PROMPT
Print the data that follows word for word, leaving out any picture.
□ □ □ □ □ □ □
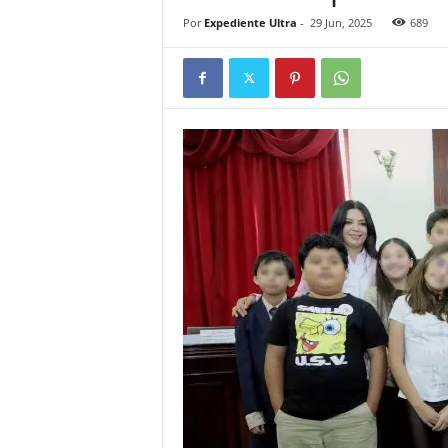
Por
Expediente Ultra
-
29 Jun, 2025
689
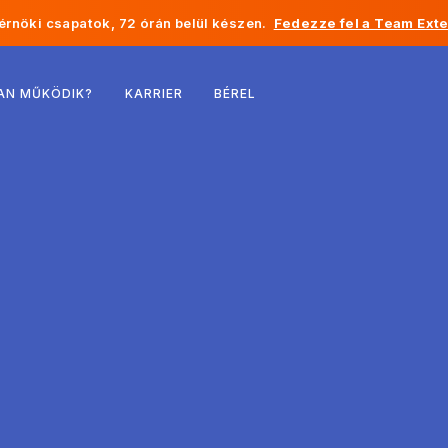
rnöki csapatok, 72 órán belül készen.
Fedezze fel a Team Exte
Belgium
AN MŰKÖDIK?
KARRIER
BÉREL
Franciaország
Írország
Hollandia
Svájc
Egyesült Államok
Bosznia-Hercegovina
Észtország
Lettország
Moldova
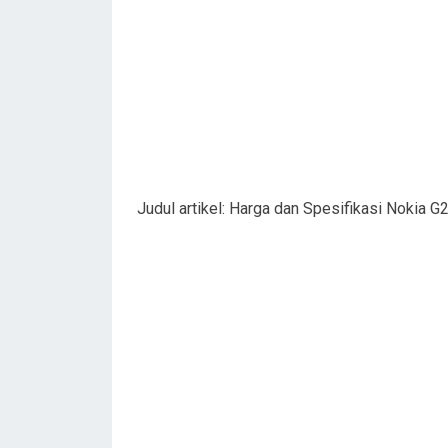
Judul artikel: Harga dan Spesifikasi Nokia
□ □ □ □ □ □ □
YOUR SOLUTION
Por
Expediente Ultra
-
29 Jun, 2025
689
rnöki csapatok, 72 órán belül készen.
Fedezze fel a Team Exte
Belgium
AN MŰKÖDIK?
KARRIER
BÉREL
Franciaország
Írország
Hollandia
Svájc
Egyesült Államok
Bosznia-Hercegovina
Észtország
Lettország
Moldova
Judul artikel: Harga dan Spesifikasi Nokia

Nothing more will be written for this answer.